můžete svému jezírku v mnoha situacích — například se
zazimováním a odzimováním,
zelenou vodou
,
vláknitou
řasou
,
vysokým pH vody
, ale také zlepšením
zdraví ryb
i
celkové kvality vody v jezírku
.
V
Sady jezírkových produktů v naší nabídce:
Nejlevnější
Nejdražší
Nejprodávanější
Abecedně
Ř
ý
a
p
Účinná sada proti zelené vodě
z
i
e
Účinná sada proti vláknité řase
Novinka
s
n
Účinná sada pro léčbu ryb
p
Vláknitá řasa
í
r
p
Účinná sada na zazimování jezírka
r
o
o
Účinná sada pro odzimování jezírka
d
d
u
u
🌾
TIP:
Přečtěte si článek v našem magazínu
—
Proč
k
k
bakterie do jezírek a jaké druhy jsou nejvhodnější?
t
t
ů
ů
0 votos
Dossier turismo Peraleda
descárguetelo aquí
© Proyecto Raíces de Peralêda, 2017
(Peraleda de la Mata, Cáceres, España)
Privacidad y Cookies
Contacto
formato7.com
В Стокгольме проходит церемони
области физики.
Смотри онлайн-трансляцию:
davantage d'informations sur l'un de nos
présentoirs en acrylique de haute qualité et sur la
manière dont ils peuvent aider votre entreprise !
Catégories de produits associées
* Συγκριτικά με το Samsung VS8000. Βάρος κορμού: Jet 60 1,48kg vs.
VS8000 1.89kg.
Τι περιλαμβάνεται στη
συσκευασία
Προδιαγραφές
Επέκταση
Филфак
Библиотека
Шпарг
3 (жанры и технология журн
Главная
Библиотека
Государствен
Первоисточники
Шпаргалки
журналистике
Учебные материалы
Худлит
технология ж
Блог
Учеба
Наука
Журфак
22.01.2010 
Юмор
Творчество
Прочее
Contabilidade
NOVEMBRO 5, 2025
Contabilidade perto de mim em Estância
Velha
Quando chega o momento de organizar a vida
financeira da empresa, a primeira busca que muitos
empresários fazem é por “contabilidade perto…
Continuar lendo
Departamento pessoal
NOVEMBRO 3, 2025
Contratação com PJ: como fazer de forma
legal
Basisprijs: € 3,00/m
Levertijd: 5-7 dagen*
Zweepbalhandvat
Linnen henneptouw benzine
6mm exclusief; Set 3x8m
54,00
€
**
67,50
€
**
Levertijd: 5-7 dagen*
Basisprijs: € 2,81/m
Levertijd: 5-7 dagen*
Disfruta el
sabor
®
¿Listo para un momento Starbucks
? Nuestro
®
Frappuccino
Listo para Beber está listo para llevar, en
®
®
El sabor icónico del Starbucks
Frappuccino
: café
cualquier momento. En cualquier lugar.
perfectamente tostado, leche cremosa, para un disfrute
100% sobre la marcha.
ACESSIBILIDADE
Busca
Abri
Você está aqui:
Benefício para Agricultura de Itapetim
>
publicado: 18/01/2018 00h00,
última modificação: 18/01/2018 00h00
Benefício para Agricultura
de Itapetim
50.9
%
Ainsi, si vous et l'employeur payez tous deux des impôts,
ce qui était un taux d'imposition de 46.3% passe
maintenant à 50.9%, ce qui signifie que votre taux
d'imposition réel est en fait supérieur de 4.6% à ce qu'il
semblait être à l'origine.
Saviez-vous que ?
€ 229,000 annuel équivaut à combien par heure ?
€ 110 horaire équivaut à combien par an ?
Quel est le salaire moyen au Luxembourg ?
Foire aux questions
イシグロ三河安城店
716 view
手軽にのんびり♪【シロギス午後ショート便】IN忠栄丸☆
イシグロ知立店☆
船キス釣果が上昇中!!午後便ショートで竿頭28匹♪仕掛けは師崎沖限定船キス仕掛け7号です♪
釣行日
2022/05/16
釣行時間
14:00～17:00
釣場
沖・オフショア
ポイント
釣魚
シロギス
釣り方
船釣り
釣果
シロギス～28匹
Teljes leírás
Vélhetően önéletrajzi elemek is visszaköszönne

● ● ● ● ● ● ●

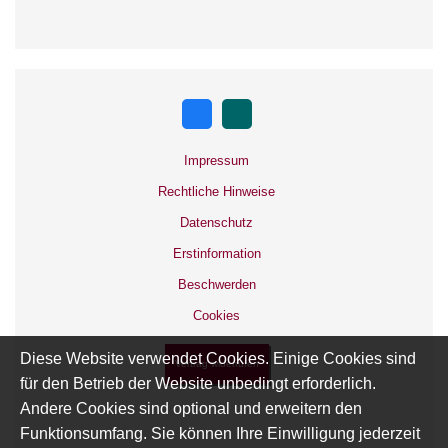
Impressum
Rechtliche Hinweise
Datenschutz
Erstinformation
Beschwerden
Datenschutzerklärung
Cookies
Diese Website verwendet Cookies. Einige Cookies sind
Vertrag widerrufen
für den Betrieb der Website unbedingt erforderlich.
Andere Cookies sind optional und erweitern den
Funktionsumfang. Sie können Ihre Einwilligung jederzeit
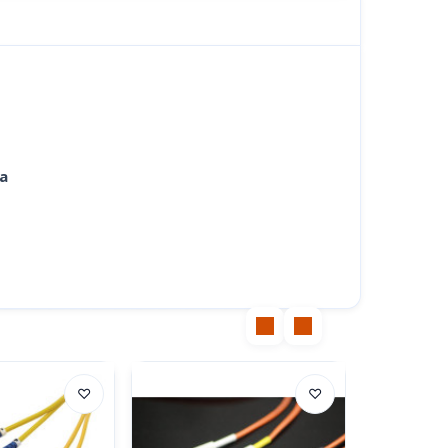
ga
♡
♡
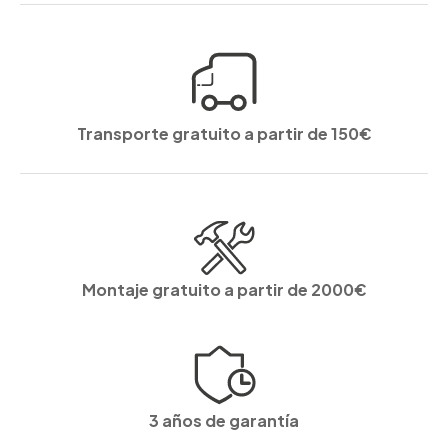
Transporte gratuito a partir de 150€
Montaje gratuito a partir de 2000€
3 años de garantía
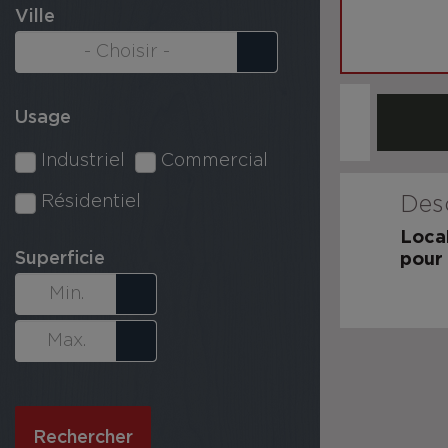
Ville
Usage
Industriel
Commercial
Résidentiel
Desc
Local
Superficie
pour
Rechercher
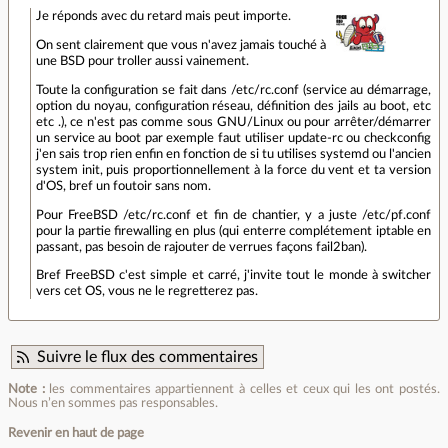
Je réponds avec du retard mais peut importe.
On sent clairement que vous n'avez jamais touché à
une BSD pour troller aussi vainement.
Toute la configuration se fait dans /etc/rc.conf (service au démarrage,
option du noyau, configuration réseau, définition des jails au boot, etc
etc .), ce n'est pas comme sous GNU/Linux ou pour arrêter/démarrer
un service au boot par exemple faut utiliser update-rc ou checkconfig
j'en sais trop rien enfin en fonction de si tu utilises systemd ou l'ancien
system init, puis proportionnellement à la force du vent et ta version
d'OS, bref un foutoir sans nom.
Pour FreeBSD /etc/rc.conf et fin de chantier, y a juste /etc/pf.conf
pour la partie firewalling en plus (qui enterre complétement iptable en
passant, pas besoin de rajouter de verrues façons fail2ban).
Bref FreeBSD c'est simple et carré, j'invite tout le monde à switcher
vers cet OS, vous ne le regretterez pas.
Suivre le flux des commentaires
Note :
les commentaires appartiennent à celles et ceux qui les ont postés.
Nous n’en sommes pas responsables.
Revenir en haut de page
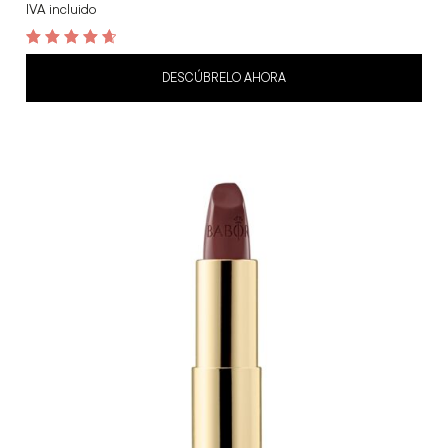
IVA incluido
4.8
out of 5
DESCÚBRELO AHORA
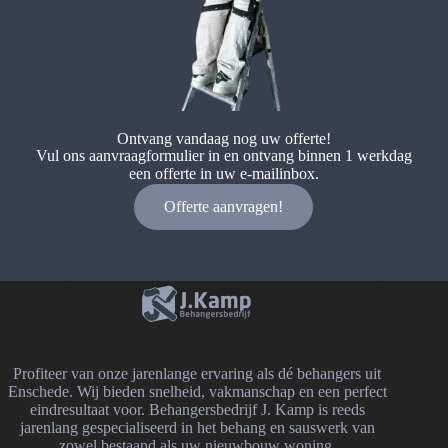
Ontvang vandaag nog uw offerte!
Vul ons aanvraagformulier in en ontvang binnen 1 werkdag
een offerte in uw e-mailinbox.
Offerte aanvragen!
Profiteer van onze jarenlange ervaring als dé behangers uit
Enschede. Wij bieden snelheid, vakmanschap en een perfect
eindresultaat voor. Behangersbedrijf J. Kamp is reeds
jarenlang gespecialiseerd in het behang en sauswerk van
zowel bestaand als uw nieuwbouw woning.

● ● ● ● ● ● ●

→ Work request
What is asked for is an exact copy of the lines above from the one containing "Sady jezírkových produktů" through the one containing "Dossier turismo Peraleda", and only those.

→ Task response
Sady jezírkových produktů v naší nabídce:
Nejlevnější
Nejdražší
Nejprodávanější
Abecedně
Ř
ý
a
p
Účinná sada proti zelené vodě
z
i
e
Účinná sada proti vláknité řase
Novinka
s
n
Účinná sada pro léčbu ryb
p
Vláknitá řasa
í
r
p
Účinná sada na zazimování jezírka
r
o
o
Účinná sada pro odzimování jezírka
d
d
u
u
🌾
TIP:
Přečtěte si článek v našem magazínu
—
Proč
k
k
bakterie do jezírek a jaké druhy jsou nejvhodnější?
t
t
ů
ů
0 votos
Dossier turismo Peraleda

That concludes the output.